O consenso de Ramos-Horta e o passaporte de Marcelo

Uma década depois, José Ramos-Horta regressa à presidência com um discurso em que pede unidade e consensos nacionais para o país alcançar objetivos básicos. Antes da cerimónia da transferência de poder, PR português espalhou o charme da língua portuguesa.

No recinto de Tasi Tolu, nos arredores de Díli, o novo presidente de Timor-Leste pediu "consenso nacional" para a sociedade atingir metas urgentes, como a erradicação da subnutrição infantil ou a pobreza extrema, e advogou o reforço das relações internacionais. A ouvi-lo, entre os convidados de delegações de mais de 30 países, estava o chefe de Estado português que, depois de ter recebido a visita de Xanana Gusmão, repetiu nas ruas e nas escolas a mensagem do líder histórico da resistência: "Falar português é como ter um passaporte para viajar no mundo, é ter um tesouro na mão."

Um juramento e uma simbólica troca de cadeiras marcou a cerimónia de tomada de posse de José Ramos-Horta, que iniciou o mandato no cargo depois de uma primeira experiência (2007-2012). O juramento marcou o fim do mandato de Francisco Guterres Lu-Olo que, simbolicamente, cedeu a sua cadeira de honra a Ramos-Horta. Antes, desejou-lhe "o maior sucesso" e resumiu o seu mandato, pautado por observar "os princípios constitucionais, a legalidade e a ética política, o quadro jurídico, para consolidar a paz e a estabilidade nacional".

No discurso que proferiu depois de tomar posse, Ramos-Horta pediu um esforço conjunto "nos próximos cinco a dez anos" nas "prioridades nacionais incontornáveis", como a educação e a saúde, tendo uma atenção especial à juventude. "É através do nosso investimento nos nossos jovens, o futuro de Timor-Leste, que podemos garantir o desenvolvimento, a estabilidade e a unidade da nossa nação para todas as nossas comunidades", disse.

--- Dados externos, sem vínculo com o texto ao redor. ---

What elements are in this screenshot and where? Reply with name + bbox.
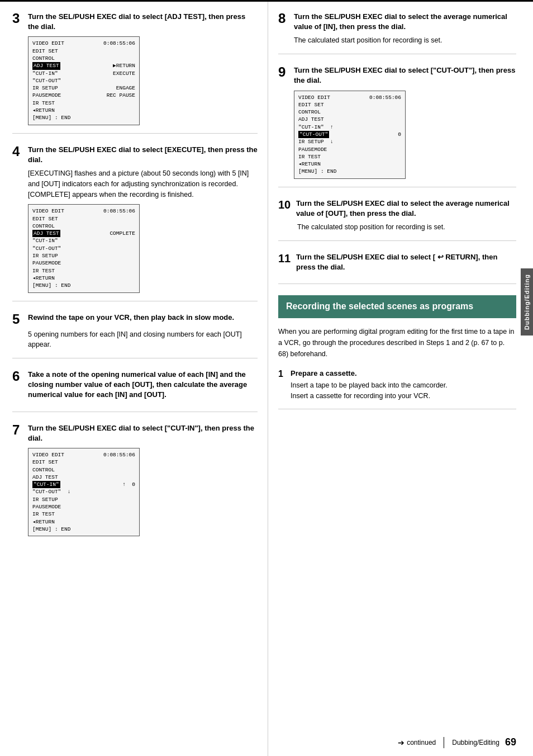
step-3-screen: VIDEO EDIT0:08:55:06 EDIT SET CONTROL AD… [28,36,140,125]
left-column: 3 Turn the SEL/PUSH EXEC dial to select … [0,2,268,756]
step-4-screen: VIDEO EDIT0:08:55:06 EDIT SET CONTROL AD… [28,204,140,292]
step-6-number: 6 [12,370,25,383]
step-10-title: Turn the SEL/PUSH EXEC dial to select th… [296,199,516,219]
step-8-title: Turn the SEL/PUSH EXEC dial to select th… [294,12,516,32]
step-8-number: 8 [278,12,291,25]
step-6: 6 Take a note of the opening numerical v… [12,370,258,412]
page-number: 69 [505,736,516,748]
section-body: When you are performing digital program … [278,326,516,360]
step-4: 4 Turn the SEL/PUSH EXEC dial to select … [12,145,258,301]
step-7: 7 Turn the SEL/PUSH EXEC dial to select … [12,423,258,545]
section-body-text: When you are performing digital program … [278,328,514,358]
step-8: 8 Turn the SEL/PUSH EXEC dial to select … [278,12,516,54]
step-10: 10 Turn the SEL/PUSH EXEC dial to select… [278,199,516,241]
sub-step-1-line-1: Insert a tape to be played back into the… [291,380,516,391]
sub-step-1: 1 Prepare a cassette. Insert a tape to b… [278,368,516,409]
step-11-number: 11 [278,252,294,264]
page-footer: ➔ continued Dubbing/Editing 69 [398,736,516,748]
sub-step-1-number: 1 [278,368,287,380]
step-11-title: Turn the SEL/PUSH EXEC dial to select [ … [296,252,516,272]
section-title: Recording the selected scenes as program… [286,301,473,311]
step-6-title: Take a note of the opening numerical val… [28,370,258,400]
step-4-title: Turn the SEL/PUSH EXEC dial to select [E… [28,145,258,165]
step-10-number: 10 [278,199,294,211]
step-4-number: 4 [12,145,25,158]
continued-text: ➔ continued [398,738,436,747]
section-header: Recording the selected scenes as program… [278,295,516,318]
step-5-number: 5 [12,313,25,326]
continued-label: continued [407,739,436,746]
step-5-body: 5 opening numbers for each [IN] and clos… [28,330,242,349]
footer-divider [444,737,444,748]
sub-step-1-title: Prepare a cassette. [291,368,357,379]
sub-step-1-body: Insert a tape to be played back into the… [278,380,516,401]
step-9-screen: VIDEO EDIT0:08:55:06 EDIT SET CONTROL AD… [294,91,406,179]
step-3: 3 Turn the SEL/PUSH EXEC dial to select … [12,12,258,134]
step-5-title: Rewind the tape on your VCR, then play b… [28,313,234,323]
step-11: 11 Turn the SEL/PUSH EXEC dial to select… [278,252,516,284]
step-8-body: The calculated start position for record… [294,36,442,44]
sub-step-1-line-2: Insert a cassette for recording into you… [291,391,516,401]
step-10-body: The calculated stop position for recordi… [297,223,445,231]
step-9-number: 9 [278,65,291,79]
step-5: 5 Rewind the tape on your VCR, then play… [12,313,258,359]
side-tab: Dubbing/Editing [521,268,533,336]
step-9: 9 Turn the SEL/PUSH EXEC dial to select … [278,65,516,187]
step-3-number: 3 [12,12,25,25]
step-9-title: Turn the SEL/PUSH EXEC dial to select ["… [294,65,516,86]
step-3-title: Turn the SEL/PUSH EXEC dial to select [A… [28,12,258,32]
step-7-title: Turn the SEL/PUSH EXEC dial to select ["… [28,423,258,443]
page-label: Dubbing/Editing [452,739,499,746]
step-7-screen: VIDEO EDIT0:08:55:06 EDIT SET CONTROL AD… [28,448,140,536]
right-column: 8 Turn the SEL/PUSH EXEC dial to select … [268,2,533,756]
step-7-number: 7 [12,423,25,437]
step-4-body: [EXECUTING] flashes and a picture (about… [28,169,249,199]
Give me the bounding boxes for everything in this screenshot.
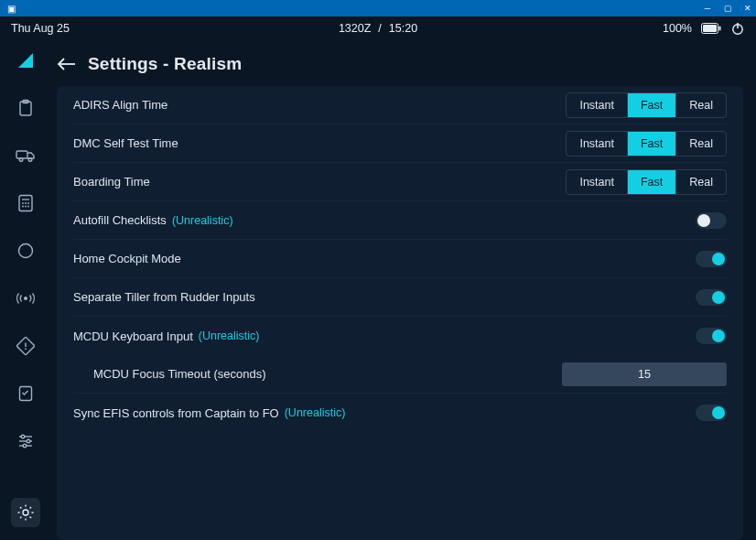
label-tiller: Separate Tiller from Rudder Inputs [73, 290, 255, 304]
svg-point-12 [22, 202, 24, 204]
warning-icon [16, 337, 35, 355]
tag-mcdu: (Unrealistic) [199, 329, 260, 342]
toggle-mcdu[interactable] [696, 328, 727, 344]
checklist-icon [16, 384, 35, 403]
truck-icon [16, 147, 36, 164]
svg-rect-5 [20, 102, 31, 115]
toggle-efis[interactable] [696, 405, 727, 421]
svg-point-19 [24, 297, 27, 300]
svg-point-8 [19, 158, 23, 162]
maximize-button[interactable]: ▢ [723, 4, 732, 13]
label-dmc: DMC Self Test Time [73, 136, 178, 150]
row-autofill-checklists: Autofill Checklists (Unrealistic) [73, 201, 727, 240]
seg-boarding-instant[interactable]: Instant [567, 170, 627, 194]
sidebar-item-navigation[interactable] [11, 236, 40, 265]
back-button[interactable] [57, 56, 77, 72]
seg-adirs-fast[interactable]: Fast [627, 93, 675, 117]
toggle-autofill[interactable] [696, 212, 727, 229]
sidebar-item-performance[interactable] [11, 189, 40, 218]
sidebar [0, 40, 51, 540]
row-mcdu-keyboard: MCDU Keyboard Input (Unrealistic) [73, 317, 727, 355]
row-sync-efis: Sync EFIS controls from Captain to FO (U… [73, 394, 727, 432]
sliders-icon [16, 433, 35, 449]
svg-point-16 [25, 206, 27, 208]
seg-dmc-real[interactable]: Real [675, 132, 726, 156]
app-titlebar-icon: ▣ [7, 4, 16, 14]
svg-point-30 [23, 510, 28, 515]
label-homecockpit: Home Cockpit Mode [73, 252, 181, 265]
row-mcdu-timeout: MCDU Focus Timeout (seconds) [73, 355, 727, 394]
seg-adirs-real[interactable]: Real [675, 93, 726, 117]
gear-icon [16, 503, 35, 522]
svg-point-17 [27, 206, 29, 208]
svg-point-14 [27, 202, 29, 204]
settings-panel: ADIRS Align Time Instant Fast Real DMC S… [57, 86, 743, 540]
clipboard-icon [16, 99, 35, 117]
status-zulu-time: 1320Z [339, 22, 371, 35]
svg-rect-2 [719, 27, 721, 31]
power-button[interactable] [730, 21, 745, 36]
status-time-sep: / [378, 22, 381, 35]
sidebar-item-atc[interactable] [11, 284, 40, 313]
radio-icon [16, 290, 36, 307]
app-logo-icon [15, 49, 37, 71]
status-bar: Thu Aug 25 1320Z / 15:20 100% [0, 16, 756, 40]
toggle-tiller[interactable] [696, 289, 727, 306]
row-separate-tiller: Separate Tiller from Rudder Inputs [73, 278, 727, 317]
status-local-time: 15:20 [389, 22, 417, 35]
arrow-left-icon [57, 56, 77, 72]
svg-point-27 [27, 439, 30, 443]
row-adirs-align-time: ADIRS Align Time Instant Fast Real [73, 86, 727, 124]
sidebar-item-failures[interactable] [11, 331, 40, 361]
seg-adirs: Instant Fast Real [566, 92, 727, 118]
seg-adirs-instant[interactable]: Instant [567, 93, 627, 117]
svg-point-18 [19, 244, 33, 258]
window-titlebar: ▣ ─ ▢ ✕ [0, 0, 756, 16]
sidebar-item-presets[interactable] [11, 427, 40, 456]
page-title: Settings - Realism [88, 54, 242, 74]
svg-point-29 [23, 444, 27, 448]
toggle-homecockpit[interactable] [696, 251, 727, 267]
sidebar-item-dispatch[interactable] [11, 93, 40, 123]
sidebar-item-settings[interactable] [11, 498, 40, 527]
status-date: Thu Aug 25 [11, 22, 70, 35]
battery-icon [701, 23, 721, 34]
label-boarding: Boarding Time [73, 175, 150, 189]
tag-autofill: (Unrealistic) [172, 214, 233, 227]
label-autofill: Autofill Checklists [73, 213, 167, 227]
calculator-icon [17, 194, 34, 212]
seg-boarding-real[interactable]: Real [675, 170, 726, 194]
svg-point-9 [28, 158, 32, 162]
minimize-button[interactable]: ─ [703, 4, 712, 13]
label-mcdu: MCDU Keyboard Input [73, 329, 193, 343]
seg-boarding-fast[interactable]: Fast [627, 170, 675, 194]
label-efis: Sync EFIS controls from Captain to FO [73, 406, 279, 420]
label-mcdu-timeout: MCDU Focus Timeout (seconds) [93, 367, 266, 381]
svg-point-13 [25, 202, 27, 204]
sidebar-item-ground[interactable] [11, 141, 40, 170]
seg-dmc-fast[interactable]: Fast [627, 132, 675, 156]
input-mcdu-timeout[interactable] [562, 362, 727, 386]
label-adirs: ADIRS Align Time [73, 98, 167, 112]
row-home-cockpit: Home Cockpit Mode [73, 240, 727, 278]
close-button[interactable]: ✕ [743, 4, 752, 13]
svg-rect-7 [16, 151, 27, 158]
svg-point-22 [25, 348, 27, 350]
svg-rect-1 [703, 25, 717, 32]
seg-dmc: Instant Fast Real [566, 131, 727, 157]
page-header: Settings - Realism [57, 46, 743, 82]
compass-icon [16, 242, 35, 260]
seg-dmc-instant[interactable]: Instant [567, 132, 627, 156]
seg-boarding: Instant Fast Real [566, 169, 727, 195]
row-dmc-self-test: DMC Self Test Time Instant Fast Real [73, 124, 727, 163]
battery-percent: 100% [663, 22, 692, 35]
tag-efis: (Unrealistic) [285, 406, 346, 419]
svg-point-25 [21, 435, 25, 438]
row-boarding-time: Boarding Time Instant Fast Real [73, 163, 727, 201]
svg-point-15 [22, 206, 24, 208]
sidebar-item-checklists[interactable] [11, 379, 40, 408]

Ramos-Horta, de 72 anos, considerou essencial tomar-se medidas em áreas como a agricultura, segurança alimentar, nutrição e água potável para garantir a "soberania total". Em declarações à TSF antes da cerimónia, disse que é "inaceitável" e sem justificação a taxa de subnutrição infantil, assim como a pobreza extrema, que atinge 40% da população.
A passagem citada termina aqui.